### WHAT IS EXPECTED
State the count of lines below featuring the word "SundayMondayTuesdayWednesdayThursdayFrid", and write nothing further.
Segment Start: LISTED RECORDS
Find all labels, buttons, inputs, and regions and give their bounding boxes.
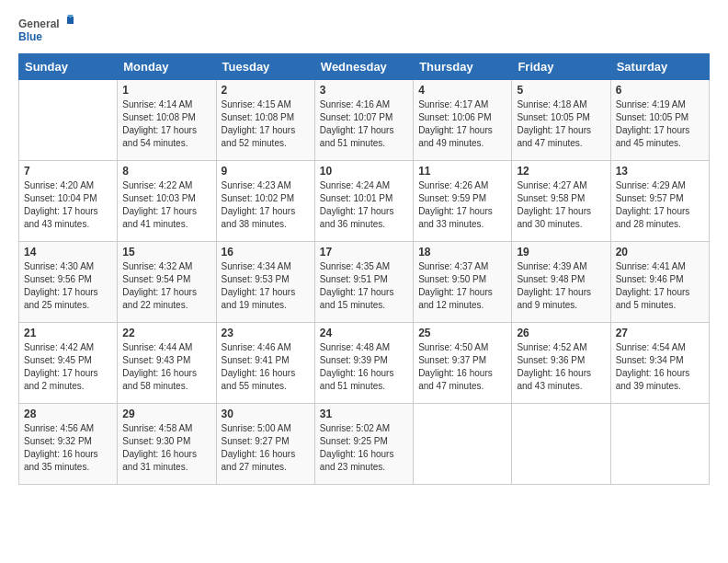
- cell-info: Sunrise: 4:14 AM Sunset: 10:08 PM Daylig…: [122, 98, 210, 150]
- day-number: 30: [222, 408, 310, 420]
- cell-info: Sunrise: 4:18 AM Sunset: 10:05 PM Daylig…: [517, 98, 605, 150]
- day-number: 5: [517, 84, 605, 97]
- cell-info: Sunrise: 4:24 AM Sunset: 10:01 PM Daylig…: [320, 179, 408, 231]
- day-number: 27: [616, 327, 704, 339]
- calendar-cell: [610, 404, 709, 485]
- calendar-cell: 4Sunrise: 4:17 AM Sunset: 10:06 PM Dayli…: [414, 80, 512, 161]
- calendar-cell: 20Sunrise: 4:41 AM Sunset: 9:46 PM Dayli…: [610, 242, 709, 323]
- svg-text:General: General: [18, 17, 60, 30]
- cell-info: Sunrise: 5:02 AM Sunset: 9:25 PM Dayligh…: [320, 422, 408, 474]
- day-number: 15: [122, 246, 210, 259]
- cell-info: Sunrise: 4:26 AM Sunset: 9:59 PM Dayligh…: [418, 179, 506, 231]
- calendar-cell: [19, 80, 118, 161]
- cell-info: Sunrise: 4:56 AM Sunset: 9:32 PM Dayligh…: [24, 422, 112, 474]
- calendar-cell: [414, 404, 512, 485]
- calendar-cell: 9Sunrise: 4:23 AM Sunset: 10:02 PM Dayli…: [216, 161, 314, 242]
- day-header-wednesday: Wednesday: [314, 54, 413, 80]
- day-number: 22: [122, 327, 210, 339]
- week-row-5: 28Sunrise: 4:56 AM Sunset: 9:32 PM Dayli…: [19, 404, 710, 485]
- calendar-cell: 25Sunrise: 4:50 AM Sunset: 9:37 PM Dayli…: [414, 323, 512, 404]
- day-header-monday: Monday: [118, 54, 216, 80]
- cell-info: Sunrise: 4:16 AM Sunset: 10:07 PM Daylig…: [320, 98, 408, 150]
- calendar-cell: 3Sunrise: 4:16 AM Sunset: 10:07 PM Dayli…: [314, 80, 413, 161]
- week-row-1: 1Sunrise: 4:14 AM Sunset: 10:08 PM Dayli…: [19, 80, 710, 161]
- day-number: 4: [418, 84, 506, 97]
- cell-info: Sunrise: 4:22 AM Sunset: 10:03 PM Daylig…: [122, 179, 210, 231]
- cell-info: Sunrise: 4:27 AM Sunset: 9:58 PM Dayligh…: [517, 179, 605, 231]
- cell-info: Sunrise: 4:48 AM Sunset: 9:39 PM Dayligh…: [320, 341, 408, 393]
- calendar-cell: 28Sunrise: 4:56 AM Sunset: 9:32 PM Dayli…: [19, 404, 118, 485]
- calendar-cell: 21Sunrise: 4:42 AM Sunset: 9:45 PM Dayli…: [19, 323, 118, 404]
- cell-info: Sunrise: 4:29 AM Sunset: 9:57 PM Dayligh…: [616, 179, 704, 231]
- cell-info: Sunrise: 4:19 AM Sunset: 10:05 PM Daylig…: [616, 98, 704, 150]
- day-header-thursday: Thursday: [414, 54, 512, 80]
- calendar-cell: 29Sunrise: 4:58 AM Sunset: 9:30 PM Dayli…: [118, 404, 216, 485]
- cell-info: Sunrise: 5:00 AM Sunset: 9:27 PM Dayligh…: [222, 422, 310, 474]
- cell-info: Sunrise: 4:42 AM Sunset: 9:45 PM Dayligh…: [24, 341, 112, 393]
- day-number: 12: [517, 165, 605, 178]
- cell-info: Sunrise: 4:54 AM Sunset: 9:34 PM Dayligh…: [616, 341, 704, 393]
- day-number: 2: [222, 84, 310, 97]
- week-row-4: 21Sunrise: 4:42 AM Sunset: 9:45 PM Dayli…: [19, 323, 710, 404]
- calendar-cell: 7Sunrise: 4:20 AM Sunset: 10:04 PM Dayli…: [19, 161, 118, 242]
- calendar-cell: 16Sunrise: 4:34 AM Sunset: 9:53 PM Dayli…: [216, 242, 314, 323]
- day-number: 7: [24, 165, 112, 178]
- day-header-tuesday: Tuesday: [216, 54, 314, 80]
- calendar-cell: 12Sunrise: 4:27 AM Sunset: 9:58 PM Dayli…: [512, 161, 610, 242]
- day-number: 25: [418, 327, 506, 339]
- cell-info: Sunrise: 4:30 AM Sunset: 9:56 PM Dayligh…: [24, 260, 112, 312]
- page-header: General Blue: [18, 15, 710, 46]
- day-header-sunday: Sunday: [19, 54, 118, 80]
- day-number: 3: [320, 84, 408, 97]
- calendar-cell: 18Sunrise: 4:37 AM Sunset: 9:50 PM Dayli…: [414, 242, 512, 323]
- day-number: 20: [616, 246, 704, 259]
- calendar-cell: 27Sunrise: 4:54 AM Sunset: 9:34 PM Dayli…: [610, 323, 709, 404]
- day-number: 16: [222, 246, 310, 259]
- day-number: 31: [320, 408, 408, 420]
- calendar-cell: 26Sunrise: 4:52 AM Sunset: 9:36 PM Dayli…: [512, 323, 610, 404]
- header-row: SundayMondayTuesdayWednesdayThursdayFrid…: [19, 54, 710, 80]
- day-number: 17: [320, 246, 408, 259]
- calendar-cell: 31Sunrise: 5:02 AM Sunset: 9:25 PM Dayli…: [314, 404, 413, 485]
- cell-info: Sunrise: 4:37 AM Sunset: 9:50 PM Dayligh…: [418, 260, 506, 312]
- calendar-cell: 14Sunrise: 4:30 AM Sunset: 9:56 PM Dayli…: [19, 242, 118, 323]
- calendar-cell: 10Sunrise: 4:24 AM Sunset: 10:01 PM Dayl…: [314, 161, 413, 242]
- day-number: 11: [418, 165, 506, 178]
- calendar-cell: [512, 404, 610, 485]
- day-number: 28: [24, 408, 112, 420]
- calendar-cell: 22Sunrise: 4:44 AM Sunset: 9:43 PM Dayli…: [118, 323, 216, 404]
- day-number: 29: [122, 408, 210, 420]
- cell-info: Sunrise: 4:58 AM Sunset: 9:30 PM Dayligh…: [122, 422, 210, 474]
- cell-info: Sunrise: 4:34 AM Sunset: 9:53 PM Dayligh…: [222, 260, 310, 312]
- cell-info: Sunrise: 4:50 AM Sunset: 9:37 PM Dayligh…: [418, 341, 506, 393]
- calendar-cell: 30Sunrise: 5:00 AM Sunset: 9:27 PM Dayli…: [216, 404, 314, 485]
- cell-info: Sunrise: 4:44 AM Sunset: 9:43 PM Dayligh…: [122, 341, 210, 393]
- cell-info: Sunrise: 4:41 AM Sunset: 9:46 PM Dayligh…: [616, 260, 704, 312]
- cell-info: Sunrise: 4:20 AM Sunset: 10:04 PM Daylig…: [24, 179, 112, 231]
- day-number: 26: [517, 327, 605, 339]
- day-header-saturday: Saturday: [610, 54, 709, 80]
- day-number: 23: [222, 327, 310, 339]
- cell-info: Sunrise: 4:39 AM Sunset: 9:48 PM Dayligh…: [517, 260, 605, 312]
- week-row-3: 14Sunrise: 4:30 AM Sunset: 9:56 PM Dayli…: [19, 242, 710, 323]
- day-number: 14: [24, 246, 112, 259]
- day-number: 6: [616, 84, 704, 97]
- cell-info: Sunrise: 4:35 AM Sunset: 9:51 PM Dayligh…: [320, 260, 408, 312]
- calendar-cell: 5Sunrise: 4:18 AM Sunset: 10:05 PM Dayli…: [512, 80, 610, 161]
- day-number: 21: [24, 327, 112, 339]
- day-number: 19: [517, 246, 605, 259]
- week-row-2: 7Sunrise: 4:20 AM Sunset: 10:04 PM Dayli…: [19, 161, 710, 242]
- logo: General Blue: [18, 15, 74, 46]
- calendar-cell: 19Sunrise: 4:39 AM Sunset: 9:48 PM Dayli…: [512, 242, 610, 323]
- calendar-table: SundayMondayTuesdayWednesdayThursdayFrid…: [18, 53, 710, 485]
- day-number: 10: [320, 165, 408, 178]
- day-header-friday: Friday: [512, 54, 610, 80]
- calendar-cell: 23Sunrise: 4:46 AM Sunset: 9:41 PM Dayli…: [216, 323, 314, 404]
- cell-info: Sunrise: 4:15 AM Sunset: 10:08 PM Daylig…: [222, 98, 310, 150]
- calendar-cell: 24Sunrise: 4:48 AM Sunset: 9:39 PM Dayli…: [314, 323, 413, 404]
- calendar-cell: 13Sunrise: 4:29 AM Sunset: 9:57 PM Dayli…: [610, 161, 709, 242]
- day-number: 24: [320, 327, 408, 339]
- calendar-cell: 15Sunrise: 4:32 AM Sunset: 9:54 PM Dayli…: [118, 242, 216, 323]
- cell-info: Sunrise: 4:23 AM Sunset: 10:02 PM Daylig…: [222, 179, 310, 231]
- day-number: 1: [122, 84, 210, 97]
Segment End: LISTED RECORDS
### YOUR RESPONSE
2